There is much, much more to this story, but it is too long for this addendum. At that period in history Britain was the only free country in the world. The Romans never conquered England. In 120 AD Britain was incorporated (by treaty - not conquest). There were many bloody wars as Rome tried unsuccessfully to take over the birthplace of Christianity, and many false tales spread when Rome finally was converted three hundred years later. They tried to topple Britain as being the first country to accept the teachings of Christ. Many years later in the 1400s there was a big debate with the Vatican over which was the oldest church or the first church. Was it England, France or Spain? They were all founded during the same time period within three years after the crucifixion of Christ.
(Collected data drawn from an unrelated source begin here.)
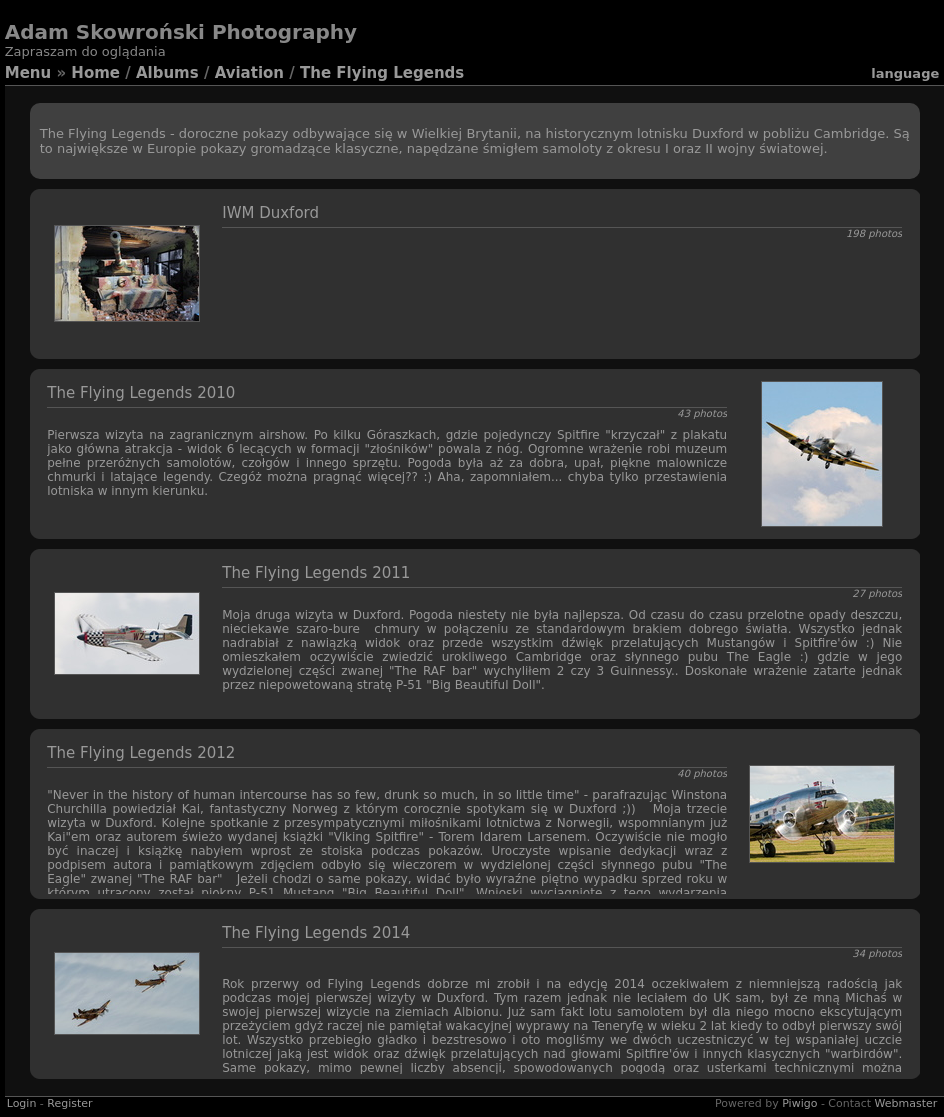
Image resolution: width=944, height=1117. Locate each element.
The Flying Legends (382, 73)
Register (69, 1103)
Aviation (249, 73)
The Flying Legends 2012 (141, 753)
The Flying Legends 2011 (316, 573)
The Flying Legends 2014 (316, 933)
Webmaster (906, 1103)
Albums (167, 73)
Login (22, 1103)
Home (95, 73)
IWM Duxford (270, 213)
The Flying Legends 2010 (141, 393)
It was finally agreed, and became part of the Vatican record, that the church at Glastonbury was the first church.

They tried to deny all the wonderful work that Joseph of Arimathea and the apostles did to spread the teachings, in the way Jesus wanted, immediately after his death. The story of Joseph's accomplishments was held in such great importance that immediately after the invention of printing, when books were so scare, his story was printed. (1516 and 1520).

Joseph should be remembered and honoured for following Jesus' example when he build the first Christian church in the world. It was hundreds of years before the rest of the world caught up, while Joseph and his band of 12 disciples were establishing the beginnings of Christianity. Today few people know this remarkable story, and accept the Roman Catholic version of the origins of Christianity. For the entire narrative, based on solid historical documents, I suggest reading "The Drama of the Lost Disciples". It will open many eyes to the "rest of the story."